INTRODUCTION
Nobody is immune to making poor life choices. Regardless of age, sex, race, status or position, we all have thoughts and feelings cuing our decisions. Sometimes for better. Sometimes for worse. The challenge is, until we come to terms with the essential relationship between our Self and our Mind, we remain victims of our own mental impulses.
As a man who once lost both family and fortune through his own poor choices, I know the weight of personal responsibility can be difficult to bear. I also know there is simply no other way to succeed than to become personally responsible for your own health and happiness. This book describes a reliable, 7-Step method for you to improve any unwanted behavior. It can be used to break bad habits, overcome addictions, achieve personal goals…anywhere there are mental barriers to success, it can help you find your way.
While the development of this method was several years in the making, with
contributions from too many people to credit, there is one experience worth mentioning for the sake of anyone still struggling...
Once, while attending a private seminar, I observed a curious interaction between a
skilled psychologist and a well-known celebrity. The psychologist was considered an expert on human behavior who had helped many different people overcome their addictions. The celebrity was a young and famous actor, looking to overcome his alcoholism. While each of them was clearly motivated to stop the young man’s drinking, it was obvious to me there was one thing standing in their way. A story. Specifically, a story the young man had convinced himself was true. His story was that nobody could ever help or understand him, unless they knew exactly what he was going through.
After refuting all possible lines of help, the young man finally jumped up and yelled “Have YOU ever had a drinking problem?” When the psychologist responded “No” the young man decided that proved his point exactly. Angrily, he get up and left the room. Of
course, by that time there was nothing more anyone else could do. The young man was certain he was right. Unfortunately, desperately needing to protect the certainty of his convictions prevented all further communication with other people. People who could see things he simply wasn't seeing.
Many years later, when I finally began to write this book, I had to make a decision
about the amount of personal detail to include. I knew I would have to weigh the value of my family’s privacy, against the value of whatever I had to say and my ability to communicate those things effectively.

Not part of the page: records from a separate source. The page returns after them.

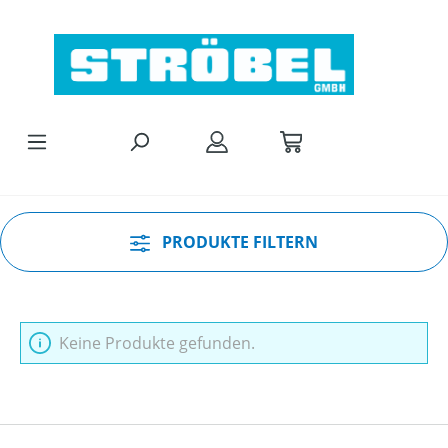
Zum Hauptinhalt springen
PRODUKTE FILTERN
Keine Produkte gefunden.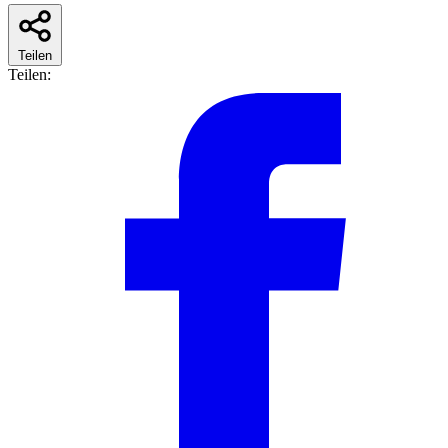
Teilen
Teilen: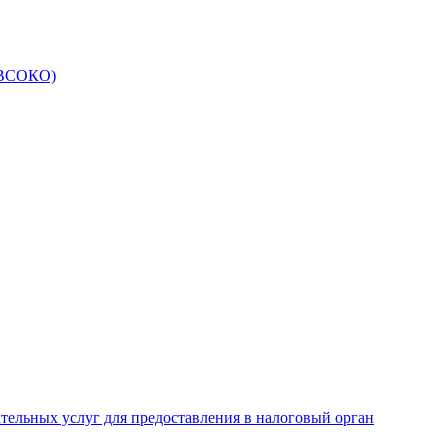
 (ВСОКО)
ательных услуг для предоставления в налоговый орган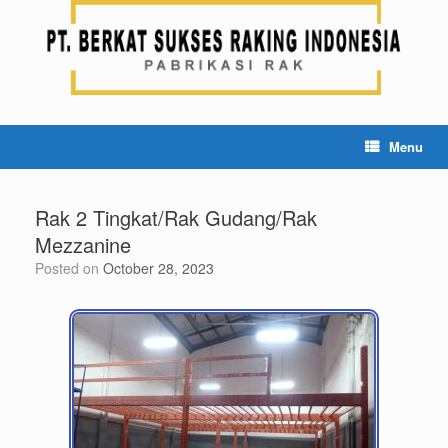
Menu
Rak 2 Tingkat/Rak Gudang/Rak
Mezzanine
Posted on
October 28, 2023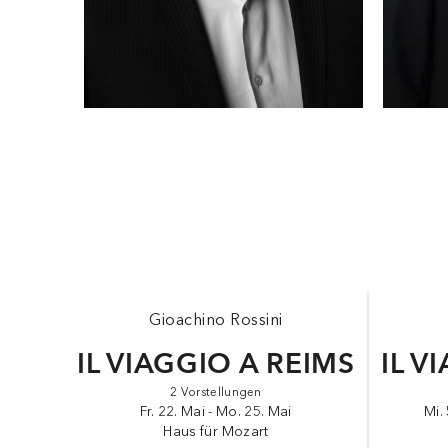
Mo
C
m
S
F
Gioachino Rossini
IL VIAGGIO A REIMS
IL V
2 Vorstellungen
Fr. 22. Mai - Mo. 25. Mai
Mi.
Haus für Mozart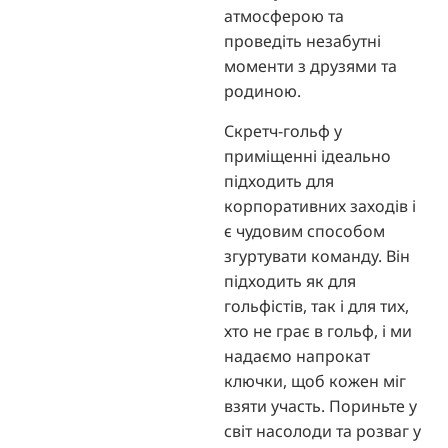
атмосферою та
проведіть незабутні
моменти з друзями та
родиною.
Скретч-гольф у
приміщенні ідеально
підходить для
корпоративних заходів і
є чудовим способом
згуртувати команду. Він
підходить як для
гольфістів, так і для тих,
хто не грає в гольф, і ми
надаємо напрокат
ключки, щоб кожен міг
взяти участь. Пориньте у
світ насолоди та розваг у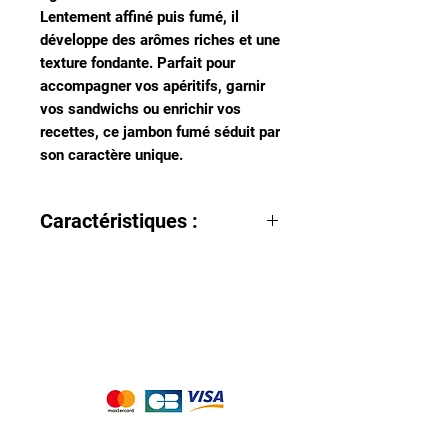
Lentement affiné puis fumé, il
développe des arômes riches et une
texture fondante. Parfait pour
accompagner vos apéritifs, garnir
vos sandwichs ou enrichir vos
recettes, ce jambon fumé séduit par
son caractère unique.
Caractéristiques :
Origine : Saint Père en Retz (44)
Vendues par lot de 2.
Nous acceptons les moyens de
paiement suivants :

I also knew that many readers would be starting from a similar place that young man was in. Unable to move forward without a clear answer to the real unspoken question “Can I really trust you?”
If you are ready to face an addiction, here is your essential challenge: To get back to
a place of trust. Trust in yourself, trust in someone else, trust in your higher power, whatever it may be that will help you go the distance. Have a look for yourself and see if that makes sense. What might trust have to do with the solution to your current problem? At the very least, in order to be free of an unhealthy situation, you must have the ability to trust your own judgment and confidently stick with your decisions. The challenge ahead of me is to show you how to do that. As I have already done it for myself and many other people, in this book I have
decided the best course of action is to go ahead and tell you something of my own story while guiding you through the process.

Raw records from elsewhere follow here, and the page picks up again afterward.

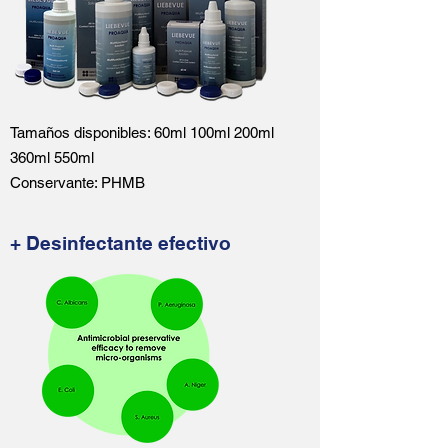
Tamaños disponibles: 60ml 100ml 200ml
360ml 550ml
Conservante: PHMB
+ Desinfectante efectivo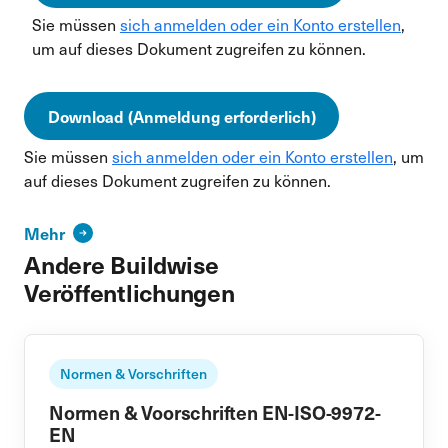
Sie müssen
sich anmelden oder ein Konto erstellen
,
um auf dieses Dokument zugreifen zu können.
Download (Anmeldung erforderlich)
Sie müssen
sich anmelden oder ein Konto erstellen
, um
auf dieses Dokument zugreifen zu können.
Mehr
Andere Buildwise
Veröffentlichungen
Normen & Vorschriften
Normen & Voorschriften EN-ISO-9972-
EN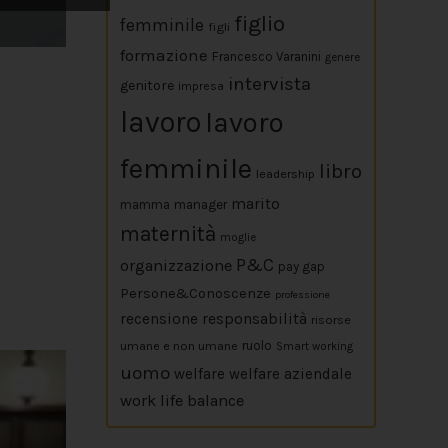
figlio
femminile
figli
formazione
Francesco Varanini
genere
intervista
genitore
impresa
lavoro
lavoro
femminile
libro
leadership
marito
mamma
manager
maternità
moglie
P&C
organizzazione
pay gap
Persone&Conoscenze
professione
responsabilità
recensione
risorse
umane e non umane
ruolo
Smart working
uomo
welfare
welfare aziendale
work life balance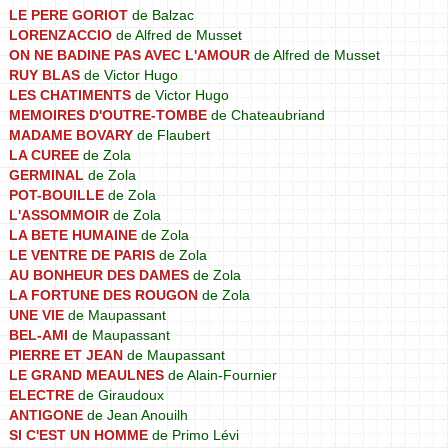
LE PERE GORIOT
de Balzac
LORENZACCIO
de Alfred de Musset
ON NE BADINE PAS AVEC L'AMOUR
de Alfred de Musset
RUY BLAS
de Victor Hugo
LES CHATIMENTS
de Victor Hugo
MEMOIRES D'OUTRE-TOMBE
de Chateaubriand
MADAME BOVARY
de Flaubert
LA CUREE
de Zola
GERMINAL
de Zola
POT-BOUILLE
de Zola
L'ASSOMMOIR
de Zola
LA BETE HUMAINE
de Zola
LE VENTRE DE PARIS
de Zola
AU BONHEUR DES DAMES
de Zola
LA FORTUNE DES ROUGON
de Zola
UNE VIE
de Maupassant
BEL-AMI
de Maupassant
PIERRE ET JEAN
de Maupassant
LE GRAND MEAULNES
de Alain-Fournier
ELECTRE
de Giraudoux
ANTIGONE
de Jean Anouilh
SI C'EST UN HOMME
de Primo Lévi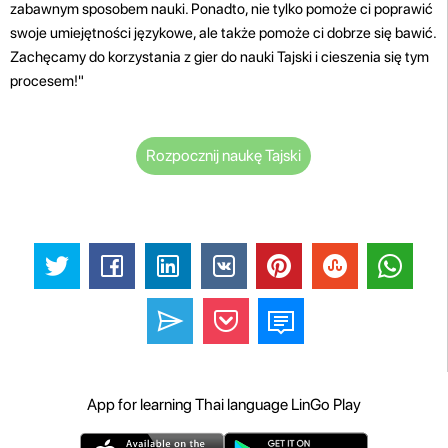
zabawnym sposobem nauki. Ponadto, nie tylko pomoże ci poprawić
swoje umiejętności językowe, ale także pomoże ci dobrze się bawić.
Zachęcamy do korzystania z gier do nauki Tajski i cieszenia się tym
procesem!"
Rozpocznij naukę Tajski
App for learning Thai language LinGo Play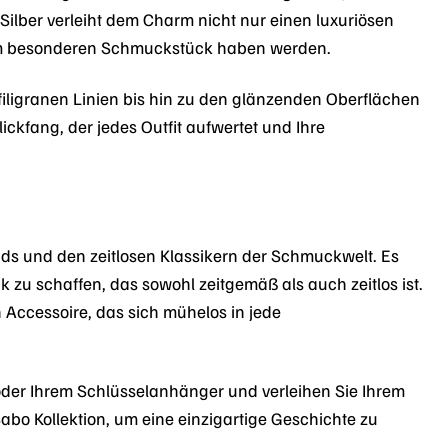
Silber verleiht dem Charm nicht nur einen luxuriösen
esem besonderen Schmuckstück haben werden.
 filigranen Linien bis hin zu den glänzenden Oberflächen
ickfang, der jedes Outfit aufwertet und Ihre
ds und den zeitlosen Klassikern der Schmuckwelt. Es
zu schaffen, das sowohl zeitgemäß als auch zeitlos ist.
 Accessoire, das sich mühelos in jede
der Ihrem Schlüsselanhänger und verleihen Sie Ihrem
bo Kollektion, um eine einzigartige Geschichte zu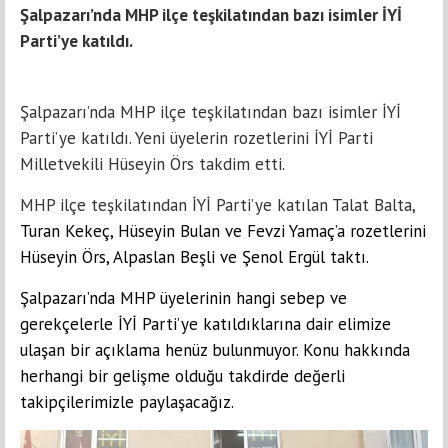
Şalpazarı’nda MHP ilçe teşkilatından bazı isimler İYİ
Parti’ye katıldı.
Şalpazarı’nda MHP ilçe teşkilatından bazı isimler İYİ
Parti’ye katıldı. Yeni üyelerin rozetlerini İYİ Parti
Milletvekili Hüseyin Örs takdim etti.
MHP ilçe teşkilatından İYİ Parti’ye katılan Talat Balta,
Turan Kekeç, Hüseyin Bulan ve Fevzi Yamaç’a rozetlerini
Hüseyin Örs, Alpaslan Beşli ve Şenol Ergül taktı.
Şalpazarı’nda MHP üyelerinin hangi sebep ve
gerekçelerle İYİ Parti’ye katıldıklarına dair elimize
ulaşan bir açıklama henüz bulunmuyor. Konu hakkında
herhangi bir gelişme olduğu takdirde değerli
takipçilerimizle paylaşacağız.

I have chosen to demonstrate each of the 7 steps by using either personal or professional examples of various people who, using the principles in my book, have conquered their addictions. At the very least, this will present solid evidence for you to confidently assess the information provided. It will also give you assurance that I can relate to where you are coming from. Once that is out of the way, once you know that you can trust both yourself and me at least a little bit, then we can focus on getting you where you truly want to be.

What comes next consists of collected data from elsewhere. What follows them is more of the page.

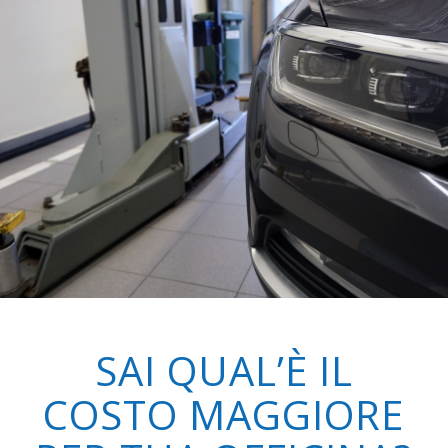
SAI QUAL’È IL
COSTO MAGGIORE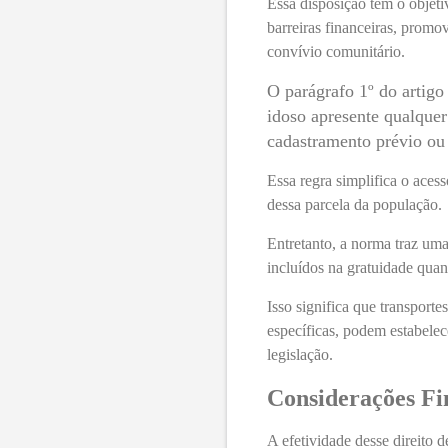
Essa disposição tem o objeti
barreiras financeiras, promov
convívio comunitário.
O parágrafo 1º do artigo
idoso apresente qualque
cadastramento prévio ou
Essa regra simplifica o aces
dessa parcela da população.
Entretanto, a norma traz uma 
incluídos na gratuidade qua
Isso significa que transport
específicas, podem estabelec
legislação.
Considerações Fi
A efetividade desse direito 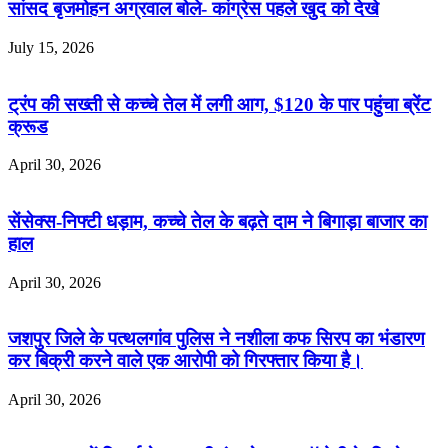
सांसद बृजमोहन अग्रवाल बोले- कांग्रेस पहले खुद को देखे
July 15, 2026
ट्रंप की सख्ती से कच्चे तेल में लगी आग, $120 के पार पहुंचा ब्रेंट
क्रूड
April 30, 2026
सेंसेक्स-निफ्टी धड़ाम, कच्चे तेल के बढ़ते दाम ने बिगाड़ा बाजार का
हाल
April 30, 2026
जशपुर जिले के पत्थलगांव पुलिस ने नशीला कफ सिरप का भंडारण
कर बिक्री करने वाले एक आरोपी को गिरफ्तार किया है।
April 30, 2026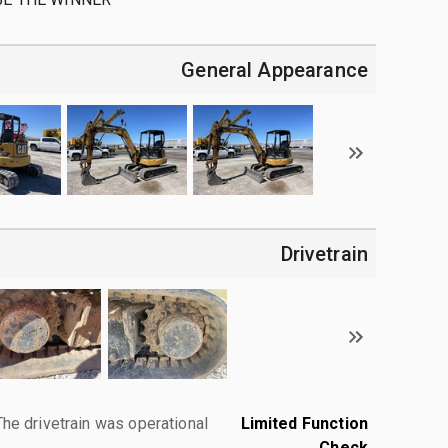
General Appearance
Drivetrain
The drivetrain was operational.
Limited Function
Check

Speaking from personal experience, I can tell you there is a chance that your
decision to heal may actually anger, hurt or offend some of your friends and family. That will offer you some clues about who you can trust to help you. Who has your best interest in mind, and who would rather keep you down for reasons of their own. As you become stronger within yourself and start setting boundaries for how you want to be treated, people who have grown accustomed to seeing you a certain way may not like the changes you are making. At the same time, other people may surprise you with the amount of love, support and encouragement they have to offer for you.
Either way, there is no point being a victim of anyone’s fears and desires. Especially
your own. Now it is time to find your way. To figure out how to clearly assess your options, determine a healthy course of action, and confidently stick with your decisions.